- EXERCISE
Restate the listing word for word. Stop at the line that holds "Alexander (58) calls", include it, and leave out all pictures.

- SUPPLIED MATERIAL
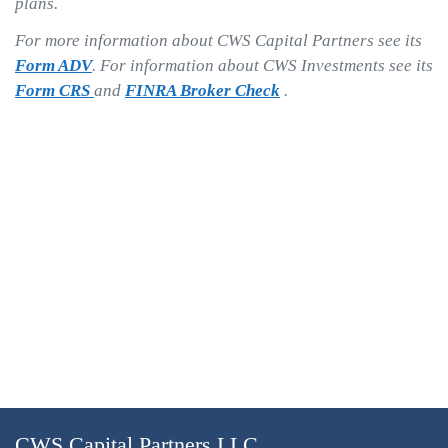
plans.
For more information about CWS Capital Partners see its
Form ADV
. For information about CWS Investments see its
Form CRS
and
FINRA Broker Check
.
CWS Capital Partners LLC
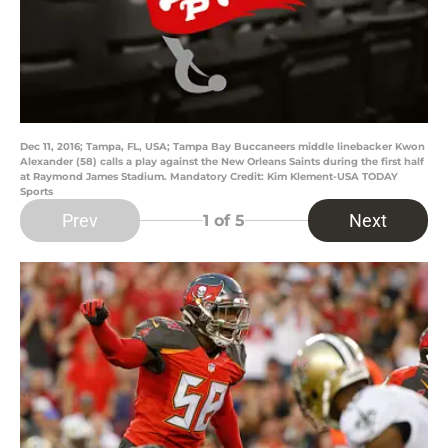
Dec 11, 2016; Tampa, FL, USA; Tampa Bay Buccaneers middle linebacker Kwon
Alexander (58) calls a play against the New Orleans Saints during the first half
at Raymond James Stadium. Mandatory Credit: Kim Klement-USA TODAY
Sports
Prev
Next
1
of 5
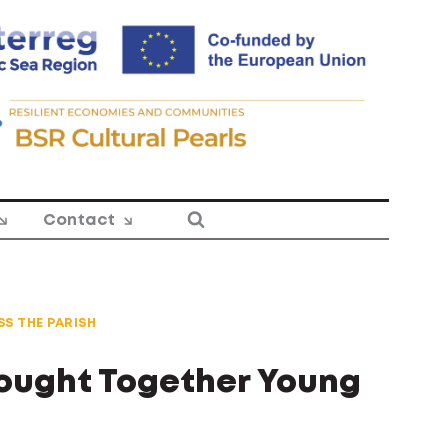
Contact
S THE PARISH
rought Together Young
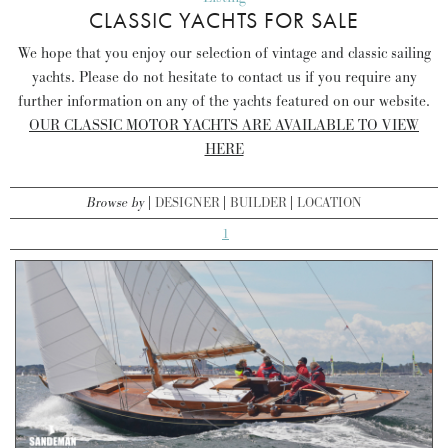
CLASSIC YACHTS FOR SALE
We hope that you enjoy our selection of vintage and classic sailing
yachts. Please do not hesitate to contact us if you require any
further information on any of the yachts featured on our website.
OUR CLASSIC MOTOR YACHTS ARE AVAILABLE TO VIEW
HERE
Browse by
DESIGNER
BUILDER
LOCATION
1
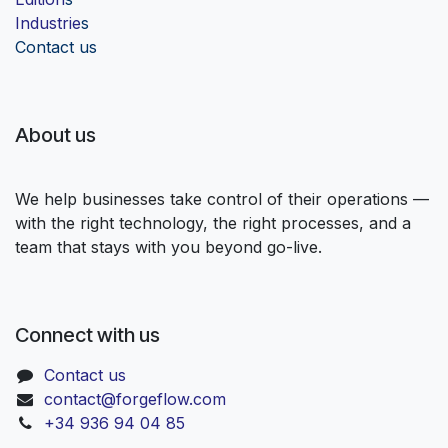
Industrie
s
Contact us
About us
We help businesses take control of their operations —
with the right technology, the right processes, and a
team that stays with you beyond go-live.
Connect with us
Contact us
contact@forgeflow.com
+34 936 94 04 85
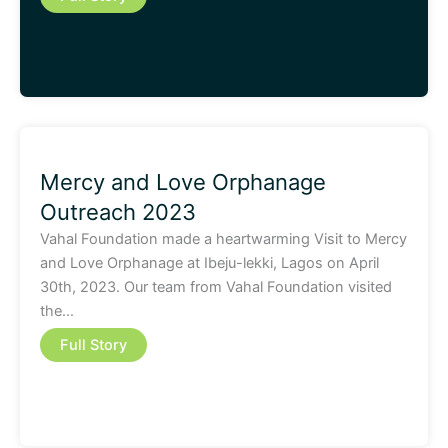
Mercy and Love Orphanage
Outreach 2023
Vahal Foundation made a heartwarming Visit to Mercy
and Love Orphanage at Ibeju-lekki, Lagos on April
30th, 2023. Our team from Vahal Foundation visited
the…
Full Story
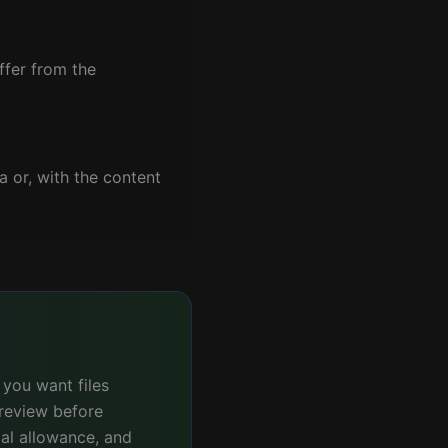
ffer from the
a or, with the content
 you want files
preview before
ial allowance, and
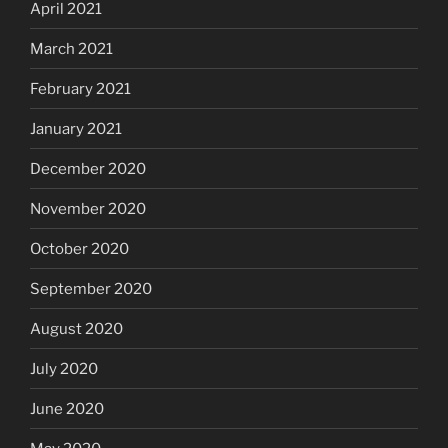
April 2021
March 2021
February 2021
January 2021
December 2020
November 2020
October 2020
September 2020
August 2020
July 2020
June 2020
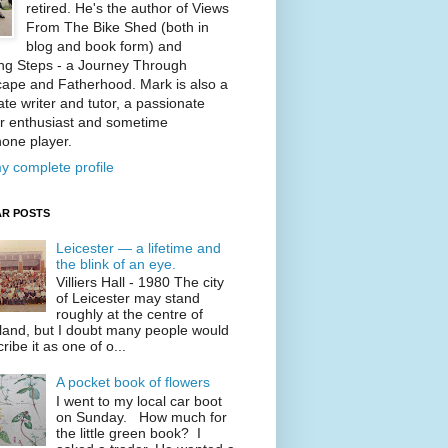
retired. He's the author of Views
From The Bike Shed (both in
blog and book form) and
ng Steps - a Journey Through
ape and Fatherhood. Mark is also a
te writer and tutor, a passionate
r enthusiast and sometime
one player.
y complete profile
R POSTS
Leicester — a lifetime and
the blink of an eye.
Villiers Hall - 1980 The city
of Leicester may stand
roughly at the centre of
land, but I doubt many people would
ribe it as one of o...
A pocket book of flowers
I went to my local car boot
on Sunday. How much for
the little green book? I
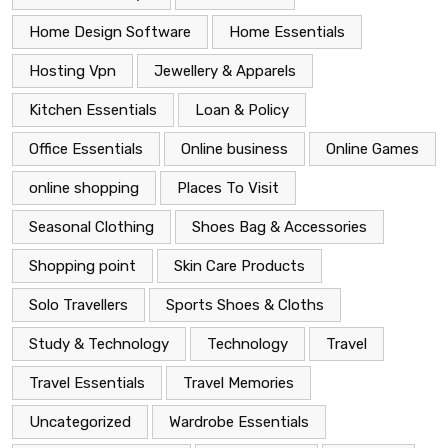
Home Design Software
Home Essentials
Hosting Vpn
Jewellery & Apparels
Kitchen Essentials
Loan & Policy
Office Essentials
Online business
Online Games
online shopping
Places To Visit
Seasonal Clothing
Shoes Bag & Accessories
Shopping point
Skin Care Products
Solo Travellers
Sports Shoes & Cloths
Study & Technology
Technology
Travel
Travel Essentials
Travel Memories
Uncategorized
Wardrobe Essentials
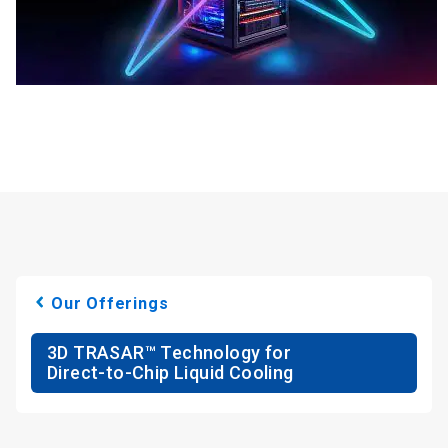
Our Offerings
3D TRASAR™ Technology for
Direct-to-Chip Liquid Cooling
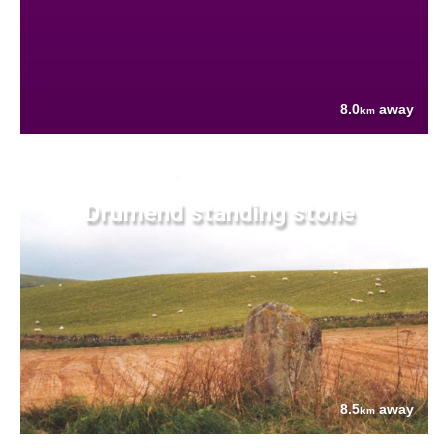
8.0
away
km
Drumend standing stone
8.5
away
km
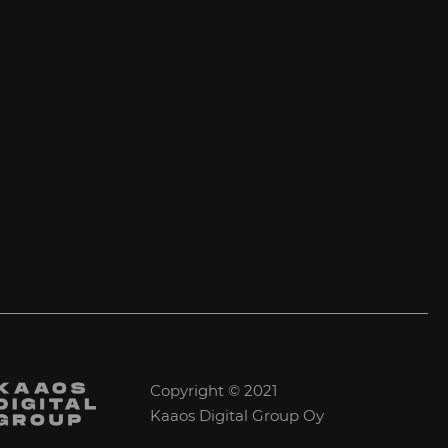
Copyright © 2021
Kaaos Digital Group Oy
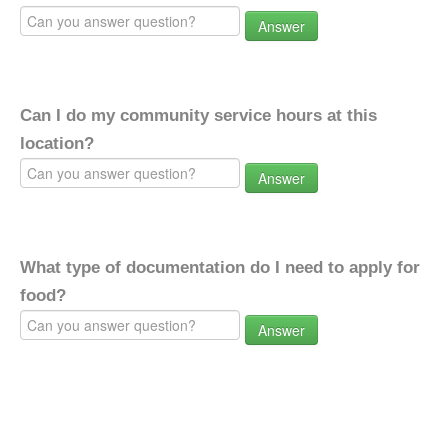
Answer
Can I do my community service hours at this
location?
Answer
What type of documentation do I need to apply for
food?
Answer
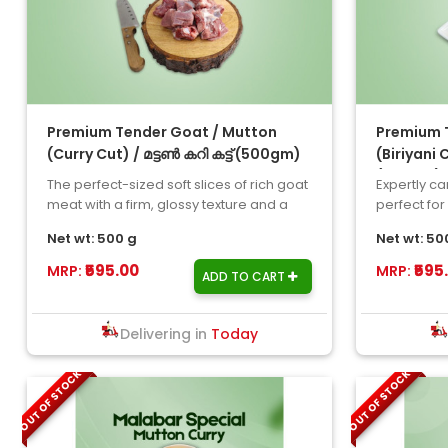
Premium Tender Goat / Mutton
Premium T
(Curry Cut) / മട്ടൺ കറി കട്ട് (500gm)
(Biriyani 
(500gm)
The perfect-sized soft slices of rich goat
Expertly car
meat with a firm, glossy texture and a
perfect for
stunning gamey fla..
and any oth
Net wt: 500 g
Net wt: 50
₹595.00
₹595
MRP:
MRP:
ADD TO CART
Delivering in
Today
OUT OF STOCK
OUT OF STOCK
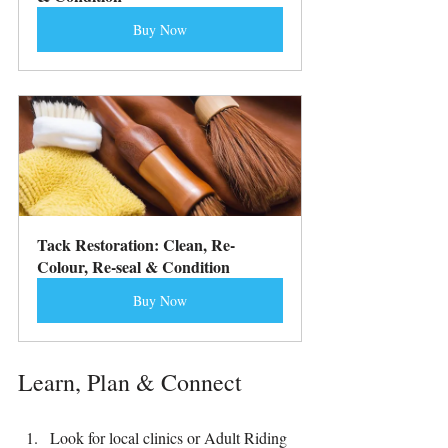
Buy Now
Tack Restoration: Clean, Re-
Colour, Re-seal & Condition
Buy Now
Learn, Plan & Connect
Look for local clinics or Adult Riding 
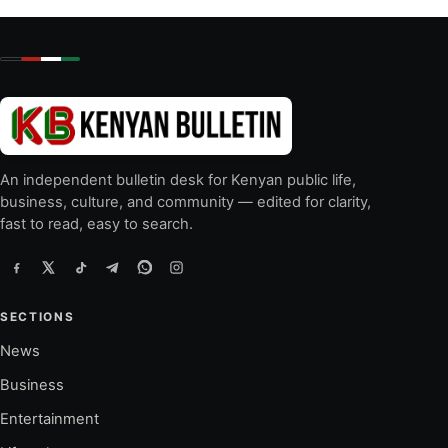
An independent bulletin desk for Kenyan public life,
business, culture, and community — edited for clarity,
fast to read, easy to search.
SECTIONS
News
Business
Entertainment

- TASK RESPONSE
plans.
For more information about CWS Capital Partners see its
Form ADV
. For information about CWS Investments see its
Form CRS
and
FINRA Broker Check
.
CWS Capital Partners LLC
Dec 11, 2016; Tampa, FL, USA; Tampa Bay Buccaneers middle linebacker Kwon
Alexander (58) calls a play against the New Orleans Saints during the first half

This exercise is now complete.